His work was featured in numerous exhibitions at key galleries and museums, including the Moderna Museet, Stockholm and the Norval Museum and in 2015 he was a participant of the 2015 Venice Biennale.
Known for creating installations using jute sacks, Mahama uses the transformation of materials to explore themes of commodity, migration, globalisation and economic exchange.
Often made in collaboration with others, his large-scale installations employ materials gathered from urban environments, such as the sacks mentioned but also remnants of wood, which are stitched together and draped over architectural structures.
Exploring materials that have a significant history
An article on Cube explains that these jute sacks are fabricated in South East Asia, the sacks are imported by the Ghana Cocoa Boards to transport cocoa beans and eventually end up as multifunctional objects, used for the transportation of food, charcoal and other commodities. "You find different points of aesthetics within the surface of the sacks' fabric", Mahama said. "I am interested in how crisis and failure are absorbed into this material with a strong reference to global transaction and how capitalist structures work."
Mahama discussed the context surrounding artworks and the influence that art history has had on his work in the Journal of Contemporary African Art in an interview with Sharon Obuobi, where he said: "Studying in art school, we learned about the complex history of painting, exploring how images are constructed and how spaces can be perceived differently.
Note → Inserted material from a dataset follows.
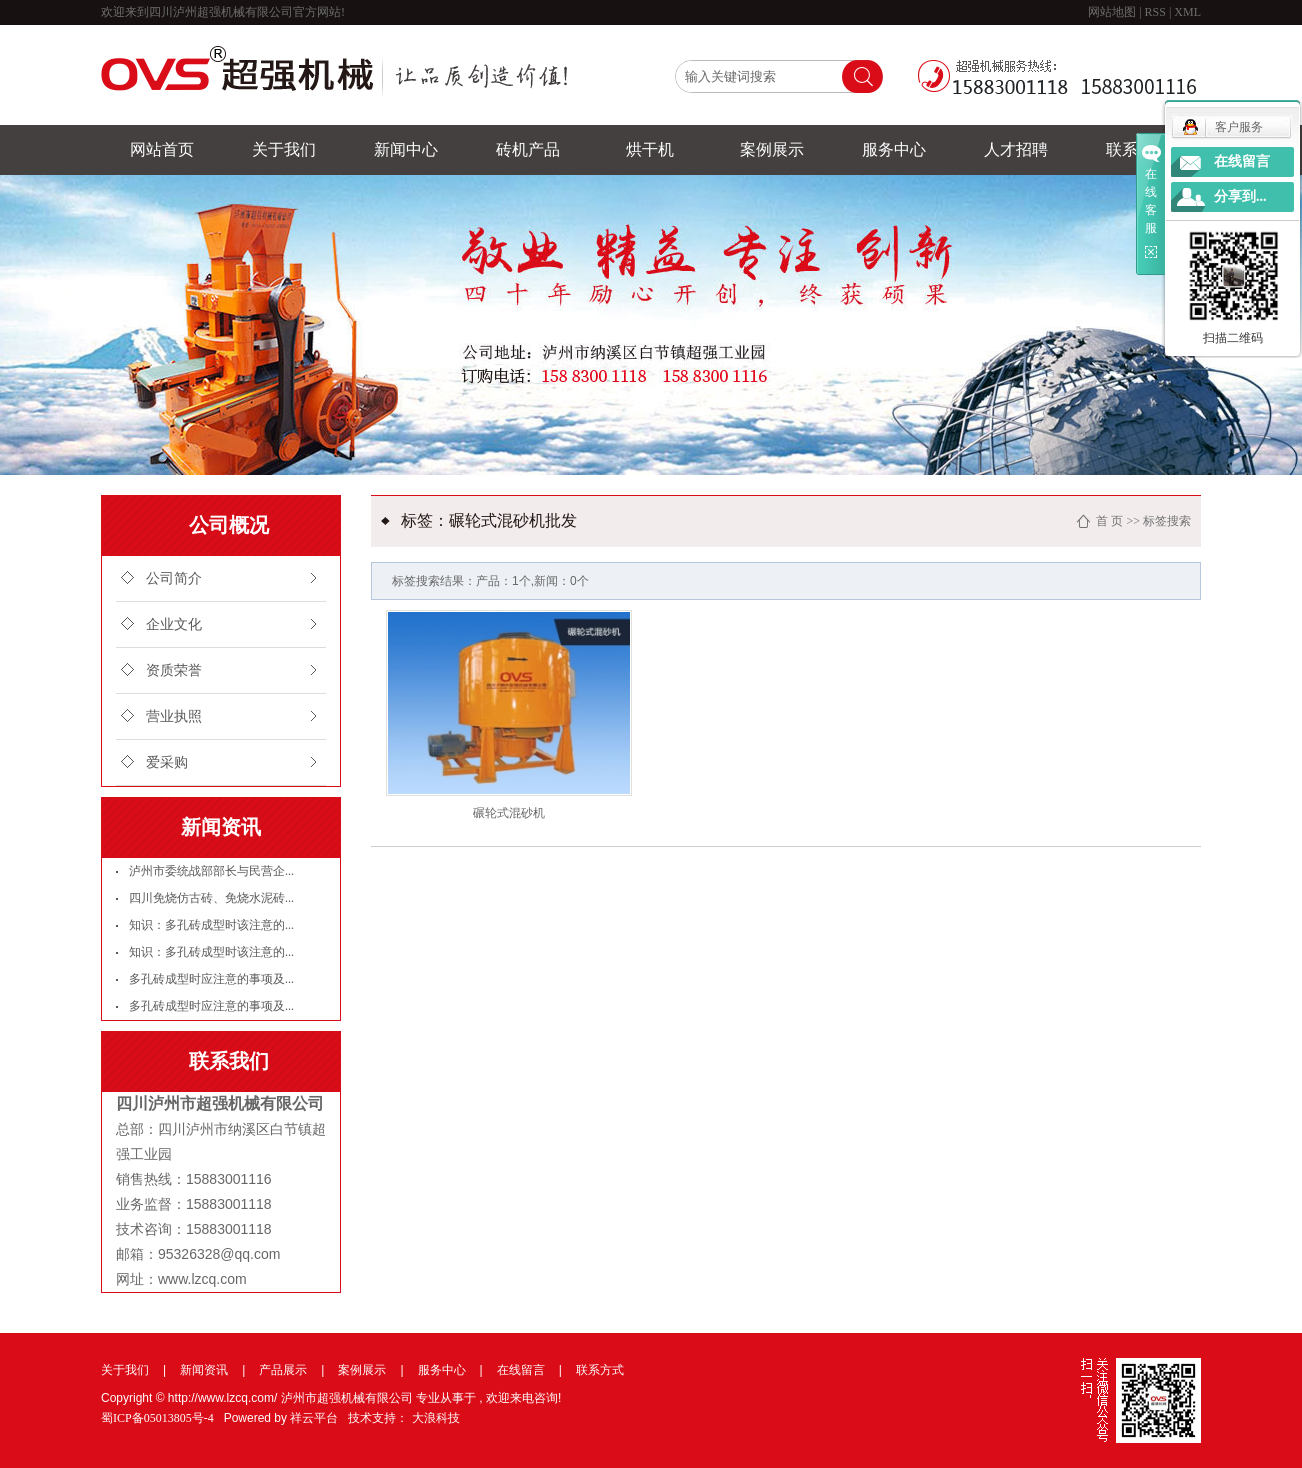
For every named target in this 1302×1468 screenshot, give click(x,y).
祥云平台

If you can apply paint on a canvas, why can’t you work with an already existing object that has paint applied on it? I use my training as a painter in exploring materials that have a significant history and memory – sometimes at the stage of neglect – which is very relevant to production systems, especially within modern-day history."
His specific engagement with the conditions of Ghanaian trade has led his intensive dialogue into some of the most prestigious art conversations of this generation. And in doing so he has defied the traditional teaching and art’s intrinsic value as he uses the coal sacks as a device to explore process, material, value and meaning within the artistic system.
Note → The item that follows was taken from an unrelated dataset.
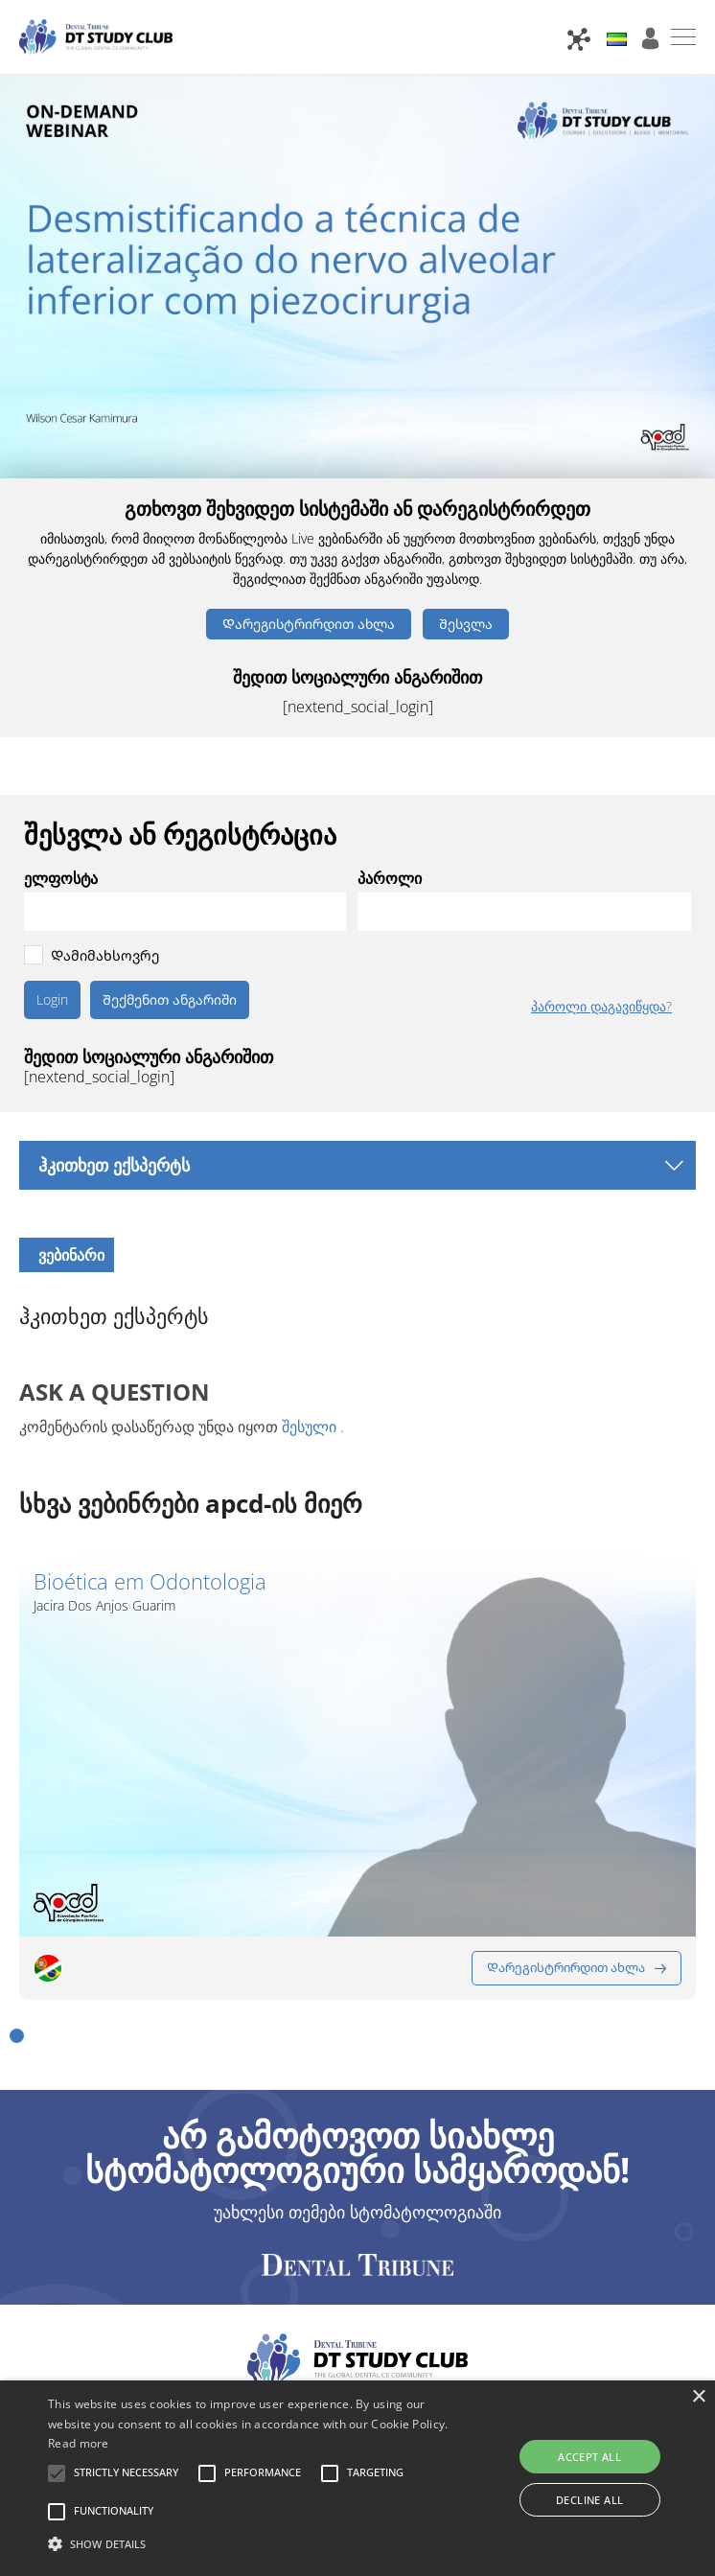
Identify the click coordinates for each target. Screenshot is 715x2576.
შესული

The expectation of the art world is rapidly changing and Mahama’s intention is to break away from traditional art practice that he had been taught to do within an art school. In his own words, "We need to propose new forms and also constantly expand the sensibilities of both art and the world at large."
Mahama will be speaking at the 25th Design Indaba Conference, which will run from 26 to 28 February 2020 at the Artscape Theatre Centre in Cape Town.